* _EXERCISE_
Below are the records; locate each line with the word "chevron" and copy it.

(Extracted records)
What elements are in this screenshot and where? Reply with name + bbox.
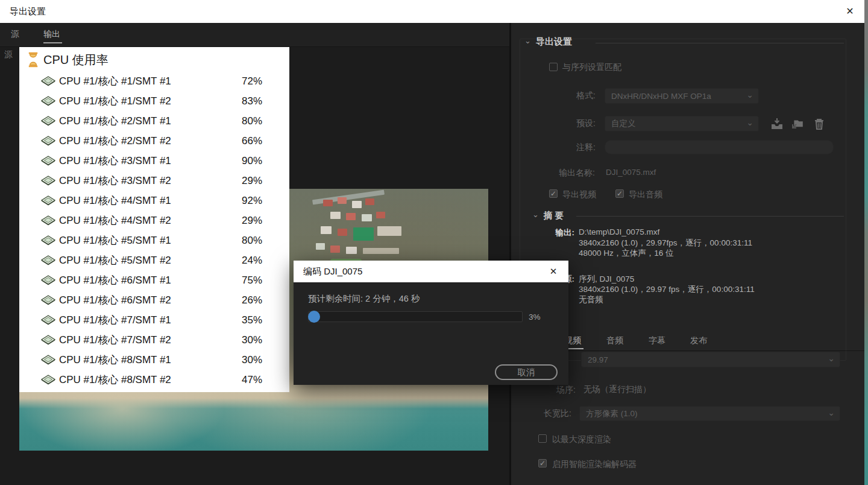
save-preset-icon[interactable] — [770, 117, 784, 130]
cpu-row-label: CPU #1/核心 #2/SMT #2 — [59, 134, 171, 148]
max-depth-checkbox[interactable] — [538, 434, 547, 443]
encode-dialog-title: 编码 DJI_0075 — [303, 266, 362, 277]
cpu-chip-icon — [41, 375, 55, 385]
chevron-down-icon: ⌄ — [746, 90, 753, 100]
cpu-row-value: 80% — [226, 235, 262, 247]
cpu-row-value: 30% — [226, 334, 262, 346]
framerate-dropdown[interactable]: 29.97 ⌄ — [581, 352, 840, 367]
smart-render-label: 启用智能渲染编解码器 — [552, 459, 637, 470]
preview-tabbar: 源 输出 — [0, 23, 509, 47]
summary-source-audio-specs: 无音频 — [579, 294, 603, 305]
match-sequence-label: 与序列设置匹配 — [562, 62, 621, 73]
progress-knob — [308, 311, 320, 323]
delete-preset-icon[interactable] — [813, 117, 826, 130]
encode-dialog-titlebar: 编码 DJI_0075 ✕ — [294, 261, 568, 282]
format-dropdown[interactable]: DNxHR/DNxHD MXF OP1a ⌄ — [605, 88, 759, 104]
cpu-row: CPU #1/核心 #7/SMT #2 30% — [19, 330, 289, 350]
cpu-row-value: 92% — [226, 195, 262, 207]
cpu-row-value: 30% — [226, 354, 262, 366]
tab-source[interactable]: 源 — [11, 29, 19, 40]
background-window-sliver — [864, 0, 868, 485]
cpu-row-label: CPU #1/核心 #1/SMT #1 — [59, 74, 171, 88]
collapse-chevron-icon[interactable]: ⌄ — [524, 36, 531, 45]
cpu-row-value: 29% — [226, 175, 262, 187]
cpu-usage-overlay: CPU 使用率 CPU #1/核心 #1/SMT #1 72% CPU #1/核… — [19, 47, 289, 392]
tab-audio[interactable]: 音频 — [606, 335, 623, 346]
cpu-row: CPU #1/核心 #5/SMT #1 80% — [19, 230, 289, 250]
field-order-value: 无场（逐行扫描） — [583, 384, 651, 395]
collapse-chevron-icon[interactable]: ⌄ — [532, 210, 539, 219]
cpu-row: CPU #1/核心 #4/SMT #2 29% — [19, 211, 289, 230]
progress-bar — [308, 311, 523, 322]
cpu-row-label: CPU #1/核心 #6/SMT #1 — [59, 273, 171, 287]
cpu-row: CPU #1/核心 #4/SMT #1 92% — [19, 191, 289, 211]
cpu-row-value: 24% — [226, 255, 262, 267]
output-name-label: 输出名称: — [539, 168, 595, 179]
cpu-row-value: 29% — [226, 215, 262, 227]
preset-dropdown[interactable]: 自定义 ⌄ — [605, 116, 759, 132]
window-title: 导出设置 — [10, 6, 46, 17]
export-settings-panel: ⌄ 导出设置 与序列设置匹配 格式: DNxHR/DNxHD MXF OP1a … — [509, 23, 864, 485]
cpu-row-label: CPU #1/核心 #7/SMT #1 — [59, 313, 171, 327]
cpu-row-label: CPU #1/核心 #7/SMT #2 — [59, 333, 171, 347]
cpu-row: CPU #1/核心 #1/SMT #1 72% — [19, 71, 289, 91]
cpu-chip-icon — [41, 275, 55, 285]
preview-region: 源 输出 源 — [0, 23, 509, 485]
output-name-value[interactable]: DJI_0075.mxf — [606, 168, 656, 177]
cpu-row: CPU #1/核心 #6/SMT #1 75% — [19, 270, 289, 290]
match-sequence-checkbox[interactable] — [549, 63, 558, 71]
divider — [596, 43, 844, 43]
tab-captions[interactable]: 字幕 — [649, 335, 665, 346]
cpu-row-label: CPU #1/核心 #4/SMT #1 — [59, 194, 171, 208]
cpu-row-label: CPU #1/核心 #6/SMT #2 — [59, 293, 171, 307]
max-depth-label: 以最大深度渲染 — [552, 434, 611, 445]
smart-render-checkbox[interactable]: ✓ — [538, 459, 547, 468]
summary-output-path: D:\temp\DJI_0075.mxf — [579, 227, 659, 236]
export-audio-checkbox[interactable]: ✓ — [615, 189, 624, 198]
summary-output-label: 输出: — [538, 227, 574, 238]
cpu-row-label: CPU #1/核心 #3/SMT #1 — [59, 154, 171, 168]
field-order-label: 场序: — [538, 385, 576, 396]
cpu-row-label: CPU #1/核心 #8/SMT #2 — [59, 373, 171, 387]
summary-output-video-specs: 3840x2160 (1.0)，29.97fps，逐行，00:00:31:11 — [579, 238, 752, 249]
tab-publish[interactable]: 发布 — [690, 335, 707, 346]
comment-label: 注释: — [547, 142, 596, 153]
cpu-row-value: 26% — [226, 294, 262, 306]
cpu-row-label: CPU #1/核心 #5/SMT #1 — [59, 233, 171, 247]
clipped-source-label: 源 — [4, 49, 19, 60]
cpu-row: CPU #1/核心 #2/SMT #2 66% — [19, 131, 289, 151]
close-icon[interactable]: ✕ — [547, 265, 560, 278]
cpu-chip-icon — [41, 315, 55, 325]
aspect-ratio-dropdown[interactable]: 方形像素 (1.0) ⌄ — [579, 406, 840, 421]
cpu-row: CPU #1/核心 #1/SMT #2 83% — [19, 91, 289, 111]
cpu-chip-icon — [41, 215, 55, 226]
cpu-chip-icon — [41, 355, 55, 365]
summary-source-video-specs: 3840x2160 (1.0)，29.97 fps，逐行，00:00:31:11 — [579, 284, 755, 295]
cpu-chip-icon — [41, 235, 55, 246]
summary-source-name: 序列, DJI_0075 — [579, 274, 634, 285]
close-icon[interactable]: ✕ — [843, 5, 857, 18]
comment-input[interactable] — [605, 140, 834, 154]
hourglass-icon — [28, 52, 39, 68]
cpu-row-value: 66% — [226, 135, 262, 147]
import-preset-icon[interactable] — [791, 117, 804, 130]
cpu-rows: CPU #1/核心 #1/SMT #1 72% CPU #1/核心 #1/SMT… — [19, 71, 289, 390]
cpu-row-value: 80% — [226, 115, 262, 127]
cpu-chip-icon — [41, 255, 55, 265]
export-video-label: 导出视频 — [562, 189, 596, 200]
export-video-checkbox[interactable]: ✓ — [549, 189, 558, 198]
divider — [576, 216, 844, 217]
cpu-row-label: CPU #1/核心 #4/SMT #2 — [59, 214, 171, 227]
cpu-row: CPU #1/核心 #7/SMT #1 35% — [19, 310, 289, 330]
format-label: 格式: — [547, 90, 596, 101]
chevron-down-icon: ⌄ — [828, 408, 835, 417]
cpu-chip-icon — [41, 176, 55, 186]
tab-output[interactable]: 输出 — [43, 29, 60, 40]
progress-percent: 3% — [529, 312, 541, 322]
cpu-chip-icon — [41, 136, 55, 146]
cpu-row: CPU #1/核心 #8/SMT #1 30% — [19, 350, 289, 370]
aspect-ratio-label: 长宽比: — [531, 408, 571, 419]
cpu-row-value: 35% — [226, 314, 262, 326]
cpu-row: CPU #1/核心 #8/SMT #2 47% — [19, 370, 289, 390]
cancel-button[interactable]: 取消 — [495, 364, 558, 380]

* _WRITTEN REPLY_
chevron-down-icon: ⌄ — [746, 90, 753, 100]
collapse-chevron-icon[interactable]: ⌄ — [524, 36, 531, 45]
collapse-chevron-icon[interactable]: ⌄ — [532, 210, 539, 219]
chevron-down-icon: ⌄ — [828, 408, 835, 417]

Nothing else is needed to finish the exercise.